NPM1 é uma proteína que reside no núcleo (região granular do nucléolo) e está envolvida em duplicação de centrossomo, manutenção da integridade do genoma, biogênese de ribossomos, atividade chaperona regulada por fosforilação e no aumento da transcrição dependente de acetilação na cromatina (FREHLICK; EIRÍN-LÓPEZ; AUSIÓ, 2007; SWAMINATHAN et al., 2005). Foi demonstrado que NPM1 interage com o complexo APE1 (Ref-1/APE1), uma enzima de reparo de DNA e coativador transcricional, sendo uma proteína vital nos mamíferos. Essa interação resulta em uma regulação direta do crescimento celular através do controle da qualidade de RNA. Esse controle, por fim, afeta a expressão gênica através de mecanismos pós-transcricionais (VASCOTTO et al., 2009). Outro trabalho mostra NPM1 envolvida na tumorigênese de câncer de mama, através da interação com um complexo formado por BRCA2 e ROCK2. Esse complexo é responsável para manter a integridade numérica de centrossomos e uma divisão celular acurada (WANG et al., 2011).

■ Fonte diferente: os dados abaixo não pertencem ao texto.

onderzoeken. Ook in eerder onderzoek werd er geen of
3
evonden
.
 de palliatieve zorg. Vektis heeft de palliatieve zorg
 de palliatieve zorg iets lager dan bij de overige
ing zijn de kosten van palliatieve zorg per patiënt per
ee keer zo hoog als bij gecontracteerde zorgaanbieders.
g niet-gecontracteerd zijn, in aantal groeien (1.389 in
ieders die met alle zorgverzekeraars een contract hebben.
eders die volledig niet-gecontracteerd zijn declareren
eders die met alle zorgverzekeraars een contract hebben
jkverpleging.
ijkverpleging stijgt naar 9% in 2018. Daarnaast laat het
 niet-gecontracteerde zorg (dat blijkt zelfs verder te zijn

Mais ainda, a proteína KIF3A, membro da família de proteínas motoras, que está envolvida no complexo de sinalização Hedgehog e regula o desenvolvimento precoce, ciliogênese e tumorigênese (HUANGFU et al., 2003). Foi demonstrado que KIF3a é capaz de promover a proliferação e invasão em células de câncer de próstata avançado, através da via de sinalização Wnt (LIU et al., 2014). Além disso, KIF3a se liga a KIF3b com a ajuda de KAP3, formando o complexo Quinesina-2, e a presença deste complexo foi demonstrada no aparato mitótico, principalmente nos microtúbulos do fuso e centrossomos (HARAGUCHI et al., 2006).

A proteína ASCC2, também chamada de Proteína Cointegradora de Ativação de Sinal (hASC-1), foi originalmente isolada como um coativador de RNs. ASC-1 tem um papel essencial na transativação de AP-1, SRF e NF-kB para mediar a transrepressão entre RNs e e essas proteínas in vivo (JUNG et al., 2002).

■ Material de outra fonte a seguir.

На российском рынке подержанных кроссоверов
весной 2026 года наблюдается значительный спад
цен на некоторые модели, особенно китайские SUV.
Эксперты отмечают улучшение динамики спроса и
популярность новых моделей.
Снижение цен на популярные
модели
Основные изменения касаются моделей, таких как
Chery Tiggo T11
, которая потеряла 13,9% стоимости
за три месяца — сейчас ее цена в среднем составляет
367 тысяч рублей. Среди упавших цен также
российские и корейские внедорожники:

Foram encontradas também duas proteínas que fazem parte da mesma família de proteínas mitocondriais, as translocases de membrana interna a TIMM8A e TIMM10B (também chamada de FXC1). TIMM8a se liga à TIMM13 no espaço intermembranas mitocondriais para formar um complexo de 70 kDa, isso facilita a importação do substrato TIMM23, para essa localização. Além disso, a TIMM8A é uma proteína que parece ser necessária para o desenvolvimento neurológico (ROESCH et al., 2004; ROTHBAUER et al., 2001). Já a TIMM10B, é um componente do complexo TIM22 que media a importação e inserção de proteínas transmembranas na membrana interna da mitocôndria. Esse complexo é uma translocase de poros duplos que se utiliza da força do potencial de membrana para realizar suas funções. Em adição a isso, o complexo também funciona como ancora para o complexo de 70 kDa (TIMM8a e TIMM13) (MÜHLENBEIN et al., 2004). Como mencionado anteriormente, os TRs estão presentes e conseguem atuar dentro da mitocôndria de células cardíacas, se ligando à sequencias HRE no DNA mitocondrial (ARDAIL et al., 1993; MORRISH et al., 2006), apesar desta função e sublocalização celular serem pouco estudadas.

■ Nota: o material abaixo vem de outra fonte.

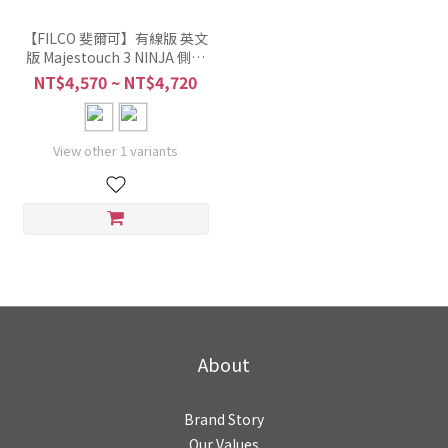
【FILCO 斐爾可】有線版 英文
版 Majestouch 3 NINJA 側印
104Key 機械式鍵盤
NT$4,570 ~ NT$4,720
View other 1 variants
About
Brand Story
Our Values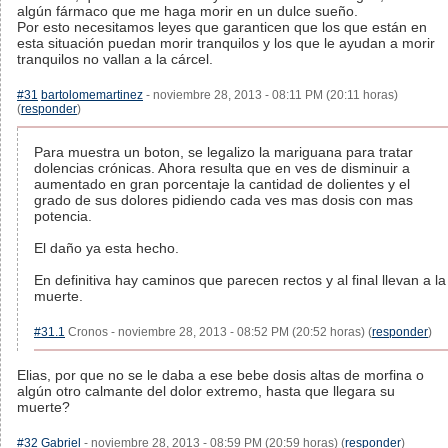
algún fármaco que me haga morir en un dulce sueño.
Por esto necesitamos leyes que garanticen que los que están en
esta situación puedan morir tranquilos y los que le ayudan a morir
tranquilos no vallan a la cárcel.
#31
bartolomemartinez
- noviembre 28, 2013 - 08:11 PM (20:11 horas)
(
responder
)
Para muestra un boton, se legalizo la mariguana para tratar
dolencias crónicas. Ahora resulta que en ves de disminuir a
aumentado en gran porcentaje la cantidad de dolientes y el
grado de sus dolores pidiendo cada ves mas dosis con mas
potencia.
El daño ya esta hecho.
En definitiva hay caminos que parecen rectos y al final llevan a la
muerte.
#31.1
Cronos - noviembre 28, 2013 - 08:52 PM (20:52 horas) (
responder
)
Elias, por que no se le daba a ese bebe dosis altas de morfina o
algún otro calmante del dolor extremo, hasta que llegara su
muerte?
#32
Gabriel
- noviembre 28, 2013 - 08:59 PM (20:59 horas) (
responder
)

Importante mencionar que estas interações encontradas para TRα e TRβ sinalizam para funções adicionais destes receptores, além de desvendar novas vias que podem ser reguladas por estes receptores. Dessas 11 interações encontradas para isoforma , 3 se apresentam interagindo também com a isoforma , L1TD1, TIMM8a e COG2. Isso mostra que apesar de serem isoformas diferentes, conseguem interagir com as mesmas proteínas em alguns casos. Esse mesmo padrão de interação se repetiu no número de peptídeos encontrados na imunoprecipitação, como será discutido adiante.